■ About this exercise
Only the lines holding "yasal" are wanted. Copy every one from the records below.

■ Transcribed page contents
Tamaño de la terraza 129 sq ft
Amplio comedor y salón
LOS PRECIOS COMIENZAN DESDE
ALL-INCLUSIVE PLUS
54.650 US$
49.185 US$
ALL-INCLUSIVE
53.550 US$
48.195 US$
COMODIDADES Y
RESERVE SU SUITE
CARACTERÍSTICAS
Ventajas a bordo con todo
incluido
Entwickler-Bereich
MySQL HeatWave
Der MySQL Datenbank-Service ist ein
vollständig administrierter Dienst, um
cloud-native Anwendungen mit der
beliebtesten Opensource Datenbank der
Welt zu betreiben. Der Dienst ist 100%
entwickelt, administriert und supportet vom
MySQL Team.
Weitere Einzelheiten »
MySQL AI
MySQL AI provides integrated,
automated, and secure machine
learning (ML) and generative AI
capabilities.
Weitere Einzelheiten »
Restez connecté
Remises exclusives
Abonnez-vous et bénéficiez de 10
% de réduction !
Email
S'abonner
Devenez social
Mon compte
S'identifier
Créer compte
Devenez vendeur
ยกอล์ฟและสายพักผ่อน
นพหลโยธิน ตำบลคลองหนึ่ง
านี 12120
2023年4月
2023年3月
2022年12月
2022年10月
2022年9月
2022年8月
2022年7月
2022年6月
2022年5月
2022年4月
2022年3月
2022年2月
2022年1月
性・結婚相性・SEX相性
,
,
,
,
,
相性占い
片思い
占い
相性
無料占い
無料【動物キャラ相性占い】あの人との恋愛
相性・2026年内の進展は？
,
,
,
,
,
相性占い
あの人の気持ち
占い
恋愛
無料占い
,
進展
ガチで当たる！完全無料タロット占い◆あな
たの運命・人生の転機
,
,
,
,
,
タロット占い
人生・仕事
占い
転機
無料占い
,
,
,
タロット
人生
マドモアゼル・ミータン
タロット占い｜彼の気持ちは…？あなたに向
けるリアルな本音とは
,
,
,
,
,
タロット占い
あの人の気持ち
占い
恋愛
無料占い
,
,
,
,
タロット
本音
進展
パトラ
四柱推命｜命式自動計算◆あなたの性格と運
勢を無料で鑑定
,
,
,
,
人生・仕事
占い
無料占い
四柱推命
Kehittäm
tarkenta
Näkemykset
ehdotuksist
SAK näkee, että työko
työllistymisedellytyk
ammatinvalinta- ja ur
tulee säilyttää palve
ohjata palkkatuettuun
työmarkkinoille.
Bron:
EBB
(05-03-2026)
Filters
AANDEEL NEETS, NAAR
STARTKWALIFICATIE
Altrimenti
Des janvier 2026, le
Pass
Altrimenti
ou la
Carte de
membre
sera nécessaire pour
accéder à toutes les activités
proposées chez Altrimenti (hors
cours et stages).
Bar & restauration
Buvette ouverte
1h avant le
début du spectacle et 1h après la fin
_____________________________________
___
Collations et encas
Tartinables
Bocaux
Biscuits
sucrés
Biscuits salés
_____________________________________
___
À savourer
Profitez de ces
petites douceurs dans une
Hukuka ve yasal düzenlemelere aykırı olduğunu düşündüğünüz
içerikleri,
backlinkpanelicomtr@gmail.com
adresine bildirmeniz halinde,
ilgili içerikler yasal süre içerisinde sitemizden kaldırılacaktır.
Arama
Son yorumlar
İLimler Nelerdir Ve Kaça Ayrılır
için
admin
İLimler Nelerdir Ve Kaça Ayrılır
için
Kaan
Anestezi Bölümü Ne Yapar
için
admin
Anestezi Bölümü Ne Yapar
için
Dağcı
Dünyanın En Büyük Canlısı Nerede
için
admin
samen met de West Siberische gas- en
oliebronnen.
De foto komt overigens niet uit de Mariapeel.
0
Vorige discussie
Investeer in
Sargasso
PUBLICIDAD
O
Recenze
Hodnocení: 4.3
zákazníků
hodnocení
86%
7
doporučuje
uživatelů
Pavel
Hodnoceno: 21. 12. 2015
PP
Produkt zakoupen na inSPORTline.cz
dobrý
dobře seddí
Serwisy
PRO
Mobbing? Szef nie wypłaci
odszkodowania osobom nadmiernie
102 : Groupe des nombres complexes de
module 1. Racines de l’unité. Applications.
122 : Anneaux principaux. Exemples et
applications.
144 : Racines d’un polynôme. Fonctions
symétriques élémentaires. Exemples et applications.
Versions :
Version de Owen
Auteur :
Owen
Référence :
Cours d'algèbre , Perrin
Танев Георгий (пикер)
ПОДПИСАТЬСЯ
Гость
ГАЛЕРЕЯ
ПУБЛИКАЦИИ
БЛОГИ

■ Task response
Hukuka ve yasal düzenlemelere aykırı olduğunu düşündüğünüz
ilgili içerikler yasal süre içerisinde sitemizden kaldırılacaktır.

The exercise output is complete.